O Estado é representado na figura da loba (escudo de Rômulo); mesmo entre os guerreiros, Hercília é mostrada menor que eles, não impedindo que cruzem os seus olhares. Isso demonstra que o Estado não está justaposto aos interesses individuais, ele está sendo colocado de lado. Ao se olharem, Tácio e Rômulo reconhecem os laços familiares que se formaram. Esse quadro difere do quadro O Juramento dos Horácios (ver acima), onde o olhar entre pai e filhos não é possível, pois entre eles existe algo mais importante, ou seja, o Estado representado pelas espadas. O mesmo detalhe pode ser visto no quadro Brutus (abaixo).

Brutus
Quando seus filhos chegam (mortos) em casa, Brutus também não olha para eles. Entre eles é vista uma estátua tendo o símbolo da fundação de Roma. Essas obras evidenciam de forma clara que o interesse público está acima do privado. Nas Sabinas, David propõe que o Estado naquele momento fique em segundo plano e que seus interesses não seja colocado em primeiro lugar em prol da harmonia do povo francês, que estava cansado de tantas lutas. Para David, era necessário se colocar as diferenças e conflitos de lado, se olharem e se reconciliarem como membro de uma mesma família. O quadro faz um apelo ao uso racional da emoção e o não desprezo da emoção pela razão. Para David, o ódio gerado pela revolução deveria ter fim. No quadro, a presença das crianças são símbolos dos frutos da revolução, e esses sim, deveriam ser preservados, pois se os franceses continuassem em luta, pouca coisa ou nada restaria da revolução.
Outra interpretação coloca na ação de Hercília a figura de Napoleão, que seria o responsável pela paz na França.


Napoleão em seu Estúdio

David pintou algumas mensagens retratando o Imperador Napoleão. Na obra “Napoleão em seu estúdio” - quadro não encomendado pelo Estado, mas por um escocês. Napoleão é retratado na madrugada, fato atestado pelo relógio (04h20min) e por uma vela quase consumida. Napoleão é retratado em seu uniforme, impecável, demonstrando que trabalhou toda a noite. O único deslize é um botão desabotoado no pulso esquerdo. O quadro quer passar a imagem de um homem infatigável, que dedicava o dia e a noite a nação francesa. Isso também é simbolizado na pena e no papel sobre a mesa. Perto de sua mão, sobre uma cadeira, está sua espada, o que dá uma idéia que, mesmo sendo imperador, Napoleão era um guerreiro pronto para a batalha. Na parede, uma águia simboliza a liberdade. A estátua de um leão traz a idéia de reinado, de vitória. O ambiente em que é retratado é luxuoso e de grande acervo literário além de elementos advindos de outros países. Esse cenário é para dignificar um homem como era Napoleão. Em pose digna e firme àquela hora da madrugada, Napoleão é mostrado como um homem que trabalhava para manter firme o império que conquistou.

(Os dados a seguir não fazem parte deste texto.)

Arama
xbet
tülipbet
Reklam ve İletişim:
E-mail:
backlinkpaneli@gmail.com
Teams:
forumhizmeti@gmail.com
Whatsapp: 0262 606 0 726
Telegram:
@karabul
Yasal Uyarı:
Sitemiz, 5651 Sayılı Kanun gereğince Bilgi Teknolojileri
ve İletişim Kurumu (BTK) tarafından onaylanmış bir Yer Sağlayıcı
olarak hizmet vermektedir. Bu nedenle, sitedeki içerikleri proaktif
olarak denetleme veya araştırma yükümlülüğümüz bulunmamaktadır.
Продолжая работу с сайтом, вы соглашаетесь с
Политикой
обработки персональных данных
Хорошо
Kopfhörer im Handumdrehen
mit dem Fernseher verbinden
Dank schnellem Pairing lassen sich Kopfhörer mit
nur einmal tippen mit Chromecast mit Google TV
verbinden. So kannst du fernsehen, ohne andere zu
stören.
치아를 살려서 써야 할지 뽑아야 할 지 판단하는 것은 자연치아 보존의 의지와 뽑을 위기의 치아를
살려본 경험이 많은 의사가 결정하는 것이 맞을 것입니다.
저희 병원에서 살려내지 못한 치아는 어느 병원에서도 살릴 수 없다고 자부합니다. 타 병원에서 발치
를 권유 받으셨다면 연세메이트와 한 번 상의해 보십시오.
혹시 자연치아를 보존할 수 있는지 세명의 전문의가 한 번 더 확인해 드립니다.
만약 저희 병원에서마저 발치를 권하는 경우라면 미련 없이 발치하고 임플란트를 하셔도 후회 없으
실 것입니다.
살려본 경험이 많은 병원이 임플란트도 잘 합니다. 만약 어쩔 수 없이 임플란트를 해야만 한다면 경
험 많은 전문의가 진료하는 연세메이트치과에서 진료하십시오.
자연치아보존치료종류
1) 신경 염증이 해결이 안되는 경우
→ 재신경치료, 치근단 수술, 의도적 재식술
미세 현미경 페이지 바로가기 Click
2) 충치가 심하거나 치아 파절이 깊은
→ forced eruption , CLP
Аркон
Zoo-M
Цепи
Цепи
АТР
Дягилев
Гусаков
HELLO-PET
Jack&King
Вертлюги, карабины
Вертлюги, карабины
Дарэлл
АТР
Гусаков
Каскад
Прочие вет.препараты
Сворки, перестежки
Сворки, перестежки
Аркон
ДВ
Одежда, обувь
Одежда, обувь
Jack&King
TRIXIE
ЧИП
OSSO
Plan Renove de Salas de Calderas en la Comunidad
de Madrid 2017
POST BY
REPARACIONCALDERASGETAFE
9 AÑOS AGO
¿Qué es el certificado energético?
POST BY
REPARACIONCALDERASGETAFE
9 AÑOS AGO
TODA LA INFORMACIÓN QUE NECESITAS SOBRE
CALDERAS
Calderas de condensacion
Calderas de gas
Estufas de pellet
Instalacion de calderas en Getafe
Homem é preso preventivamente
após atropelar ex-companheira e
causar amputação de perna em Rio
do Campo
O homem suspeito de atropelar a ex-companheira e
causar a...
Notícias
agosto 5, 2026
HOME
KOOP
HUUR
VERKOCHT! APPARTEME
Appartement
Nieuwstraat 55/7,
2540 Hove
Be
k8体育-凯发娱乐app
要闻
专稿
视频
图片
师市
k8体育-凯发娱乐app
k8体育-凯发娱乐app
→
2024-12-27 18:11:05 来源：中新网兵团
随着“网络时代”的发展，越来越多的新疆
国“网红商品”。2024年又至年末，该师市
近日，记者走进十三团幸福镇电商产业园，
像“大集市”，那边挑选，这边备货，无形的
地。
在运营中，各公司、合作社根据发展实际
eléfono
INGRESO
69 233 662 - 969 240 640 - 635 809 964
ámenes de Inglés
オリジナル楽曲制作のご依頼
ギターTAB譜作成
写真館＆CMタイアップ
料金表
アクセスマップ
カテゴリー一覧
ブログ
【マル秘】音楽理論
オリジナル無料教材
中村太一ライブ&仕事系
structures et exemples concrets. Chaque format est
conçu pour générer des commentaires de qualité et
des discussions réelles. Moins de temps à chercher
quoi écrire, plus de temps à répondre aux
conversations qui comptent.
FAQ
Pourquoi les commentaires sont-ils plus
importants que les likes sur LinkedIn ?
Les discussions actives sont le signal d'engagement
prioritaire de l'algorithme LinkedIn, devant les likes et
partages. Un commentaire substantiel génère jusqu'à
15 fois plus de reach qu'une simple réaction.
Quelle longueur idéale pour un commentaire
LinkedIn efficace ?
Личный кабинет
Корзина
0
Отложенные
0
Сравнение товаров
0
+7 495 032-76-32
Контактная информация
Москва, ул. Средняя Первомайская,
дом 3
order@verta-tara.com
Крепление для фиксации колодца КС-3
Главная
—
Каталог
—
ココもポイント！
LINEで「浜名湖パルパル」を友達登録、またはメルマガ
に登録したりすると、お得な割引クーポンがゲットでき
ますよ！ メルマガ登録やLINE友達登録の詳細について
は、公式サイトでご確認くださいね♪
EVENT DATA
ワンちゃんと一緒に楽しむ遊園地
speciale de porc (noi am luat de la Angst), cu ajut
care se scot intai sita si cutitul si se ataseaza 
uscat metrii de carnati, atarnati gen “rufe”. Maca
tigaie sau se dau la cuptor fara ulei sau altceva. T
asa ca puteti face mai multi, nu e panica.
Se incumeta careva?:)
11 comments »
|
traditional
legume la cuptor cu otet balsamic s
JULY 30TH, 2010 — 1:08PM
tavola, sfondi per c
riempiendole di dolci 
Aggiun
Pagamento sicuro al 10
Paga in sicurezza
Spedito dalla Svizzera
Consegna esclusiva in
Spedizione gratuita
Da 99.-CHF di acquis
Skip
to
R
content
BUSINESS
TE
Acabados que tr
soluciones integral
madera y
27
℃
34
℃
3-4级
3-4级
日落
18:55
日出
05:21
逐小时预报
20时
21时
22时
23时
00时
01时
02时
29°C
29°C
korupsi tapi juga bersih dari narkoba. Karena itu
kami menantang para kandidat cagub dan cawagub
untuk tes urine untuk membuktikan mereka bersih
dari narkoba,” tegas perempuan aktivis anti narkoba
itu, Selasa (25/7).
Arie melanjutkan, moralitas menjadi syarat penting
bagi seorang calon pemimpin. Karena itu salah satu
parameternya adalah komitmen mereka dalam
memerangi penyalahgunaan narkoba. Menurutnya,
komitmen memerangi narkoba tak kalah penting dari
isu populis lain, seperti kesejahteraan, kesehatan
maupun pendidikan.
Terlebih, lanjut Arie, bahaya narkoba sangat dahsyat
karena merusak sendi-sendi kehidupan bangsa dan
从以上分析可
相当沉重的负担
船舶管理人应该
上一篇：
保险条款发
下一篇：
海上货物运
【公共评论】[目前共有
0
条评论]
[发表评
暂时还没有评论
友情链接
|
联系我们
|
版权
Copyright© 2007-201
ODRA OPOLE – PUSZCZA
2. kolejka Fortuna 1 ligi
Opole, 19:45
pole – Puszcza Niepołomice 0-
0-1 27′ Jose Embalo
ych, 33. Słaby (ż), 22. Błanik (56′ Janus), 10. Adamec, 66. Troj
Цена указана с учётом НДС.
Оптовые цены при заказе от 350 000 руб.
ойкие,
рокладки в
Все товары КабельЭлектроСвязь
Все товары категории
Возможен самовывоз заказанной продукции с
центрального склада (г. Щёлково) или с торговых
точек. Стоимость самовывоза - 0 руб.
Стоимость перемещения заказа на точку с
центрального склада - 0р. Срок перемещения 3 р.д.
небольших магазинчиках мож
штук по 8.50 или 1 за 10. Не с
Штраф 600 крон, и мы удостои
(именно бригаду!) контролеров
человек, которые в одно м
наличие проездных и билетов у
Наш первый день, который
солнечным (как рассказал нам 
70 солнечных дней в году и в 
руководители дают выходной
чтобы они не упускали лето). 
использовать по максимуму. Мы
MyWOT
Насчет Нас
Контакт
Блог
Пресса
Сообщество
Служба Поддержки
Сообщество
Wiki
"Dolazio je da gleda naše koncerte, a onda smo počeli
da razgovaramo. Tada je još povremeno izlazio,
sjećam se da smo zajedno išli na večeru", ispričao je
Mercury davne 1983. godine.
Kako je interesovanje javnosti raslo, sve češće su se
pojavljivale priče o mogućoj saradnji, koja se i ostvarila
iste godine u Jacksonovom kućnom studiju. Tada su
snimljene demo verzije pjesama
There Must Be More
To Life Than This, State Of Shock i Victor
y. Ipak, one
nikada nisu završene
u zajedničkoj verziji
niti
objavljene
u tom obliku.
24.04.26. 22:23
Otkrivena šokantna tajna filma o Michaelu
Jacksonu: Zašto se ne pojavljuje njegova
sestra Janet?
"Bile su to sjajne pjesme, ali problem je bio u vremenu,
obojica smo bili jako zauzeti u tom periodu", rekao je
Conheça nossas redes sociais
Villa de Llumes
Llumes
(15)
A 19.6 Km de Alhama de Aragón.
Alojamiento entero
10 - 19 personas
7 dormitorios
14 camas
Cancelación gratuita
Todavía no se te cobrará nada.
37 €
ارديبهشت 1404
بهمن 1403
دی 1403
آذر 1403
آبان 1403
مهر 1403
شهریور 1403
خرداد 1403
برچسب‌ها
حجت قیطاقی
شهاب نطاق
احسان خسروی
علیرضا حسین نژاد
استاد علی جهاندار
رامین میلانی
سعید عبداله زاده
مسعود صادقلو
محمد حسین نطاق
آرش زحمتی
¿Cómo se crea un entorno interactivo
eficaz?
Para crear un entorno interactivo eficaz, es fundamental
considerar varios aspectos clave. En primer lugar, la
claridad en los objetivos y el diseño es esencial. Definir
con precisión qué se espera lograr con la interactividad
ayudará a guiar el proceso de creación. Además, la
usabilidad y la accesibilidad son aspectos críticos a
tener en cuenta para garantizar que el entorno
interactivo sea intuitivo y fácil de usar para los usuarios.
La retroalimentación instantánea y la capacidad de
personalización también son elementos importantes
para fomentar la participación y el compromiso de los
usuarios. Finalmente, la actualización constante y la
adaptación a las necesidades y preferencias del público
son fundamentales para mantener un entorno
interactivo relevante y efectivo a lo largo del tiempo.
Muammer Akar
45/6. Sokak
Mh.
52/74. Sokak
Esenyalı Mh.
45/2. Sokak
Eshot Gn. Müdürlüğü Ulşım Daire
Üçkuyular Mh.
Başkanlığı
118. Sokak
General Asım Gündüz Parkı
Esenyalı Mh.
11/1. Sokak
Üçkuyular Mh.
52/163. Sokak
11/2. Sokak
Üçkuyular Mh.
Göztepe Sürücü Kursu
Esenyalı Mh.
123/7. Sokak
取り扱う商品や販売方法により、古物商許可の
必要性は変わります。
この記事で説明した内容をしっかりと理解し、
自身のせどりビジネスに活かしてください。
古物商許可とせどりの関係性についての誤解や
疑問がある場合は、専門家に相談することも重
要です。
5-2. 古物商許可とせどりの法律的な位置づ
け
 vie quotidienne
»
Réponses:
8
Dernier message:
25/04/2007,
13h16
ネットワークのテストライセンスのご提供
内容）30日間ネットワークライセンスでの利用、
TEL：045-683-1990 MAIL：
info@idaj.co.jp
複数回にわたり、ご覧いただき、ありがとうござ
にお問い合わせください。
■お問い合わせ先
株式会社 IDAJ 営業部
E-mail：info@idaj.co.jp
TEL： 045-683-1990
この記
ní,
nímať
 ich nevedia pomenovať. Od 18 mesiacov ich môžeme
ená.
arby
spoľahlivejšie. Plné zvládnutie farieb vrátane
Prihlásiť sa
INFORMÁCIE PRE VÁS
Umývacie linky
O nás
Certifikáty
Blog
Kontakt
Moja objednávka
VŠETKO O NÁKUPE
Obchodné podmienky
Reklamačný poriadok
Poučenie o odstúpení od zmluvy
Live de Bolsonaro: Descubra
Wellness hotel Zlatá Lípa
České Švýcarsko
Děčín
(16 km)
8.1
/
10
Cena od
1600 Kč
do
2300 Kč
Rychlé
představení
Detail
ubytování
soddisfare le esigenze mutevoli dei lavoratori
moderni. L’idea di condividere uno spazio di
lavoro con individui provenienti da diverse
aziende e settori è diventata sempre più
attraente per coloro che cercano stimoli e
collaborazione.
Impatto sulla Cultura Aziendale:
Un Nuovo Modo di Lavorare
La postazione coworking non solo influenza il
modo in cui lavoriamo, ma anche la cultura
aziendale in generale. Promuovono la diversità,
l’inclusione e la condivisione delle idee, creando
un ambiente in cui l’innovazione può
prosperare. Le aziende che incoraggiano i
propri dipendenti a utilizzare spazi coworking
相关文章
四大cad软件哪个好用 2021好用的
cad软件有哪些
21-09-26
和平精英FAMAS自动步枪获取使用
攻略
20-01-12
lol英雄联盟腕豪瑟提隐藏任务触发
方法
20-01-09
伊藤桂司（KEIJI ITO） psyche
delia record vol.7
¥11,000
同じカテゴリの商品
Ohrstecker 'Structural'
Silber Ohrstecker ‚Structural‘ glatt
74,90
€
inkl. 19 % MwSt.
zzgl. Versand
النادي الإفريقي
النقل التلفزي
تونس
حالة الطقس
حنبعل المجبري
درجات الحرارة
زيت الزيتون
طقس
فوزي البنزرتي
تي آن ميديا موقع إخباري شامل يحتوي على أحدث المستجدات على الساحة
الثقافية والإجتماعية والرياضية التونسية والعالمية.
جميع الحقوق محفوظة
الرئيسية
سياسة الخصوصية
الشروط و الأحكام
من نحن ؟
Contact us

Coroação (Sagração) de Napoleão

“A Sagração de Napoleão” tinha por finalidade promover o império. Fazia parte de um projeto de 3 quadros. Trata da coroação de Napoleão. David foi o responsável pela decoração da Igreja; queria que fosse ao ar livre, mas Napoleão recusou. Não queria ser coroado a vista do "populacho". Napoleão tinha atritos com a Igreja, a presença do Papa (convidado) visava firmar aliança. Em meio a cerimônia, Napoleão coroa a si mesmo, feito que realizou de costas para o Papa (a Igreja). Com isso queria passar a idéia que tudo que conseguira era fruto de seu esforço e trabalho. Que seu sucesso não advinha de Deus, mas dele mesmo, que seria um monarca diferente, esforçado e não dependente do clero. No quadro, o Papa aponta para Napoleão com ar de assustado, sem entender o que estava acontecendo, ou apontando para aquele que iria governar com grande sucesso. O quadro representa o homem que fez sua própria história (visão liberal); que todo resultado da revolução devia a um só homem.
Distribuição de Estandartes de Águias

“Distribuição de Estandartes de Águias” - Os personagens desse quadro contrastam em suas ações com os personagens do Juramento da Péla (abaixo) e o Juramento dos Horácios. Nesses quadros, os personagens fazem juramentos ao Estado; Nesse quadro, o juramento é feito a um único homem, assim, o individual toma o lugar do coletivo. As pretensões políticas de interesse da República já estavam se perdendo.

 Leônidas nas Termópilas

Leônidas nas Termópilas - Tem relação direta com os acontecimentos politicos-militares que marcaram aquele ano (1814). O quadro fala de força e resistência, além de coragem. Leônidas e Napoleão foram homens da guerra e perpetuaram sua história nesse campo. São figuras emblemáticas de revolução e ruptura. São símbolos de luta estimulados pelo patriotismo resistindo mesmo diante de inimigos mais numerosos e com poder militar superior.      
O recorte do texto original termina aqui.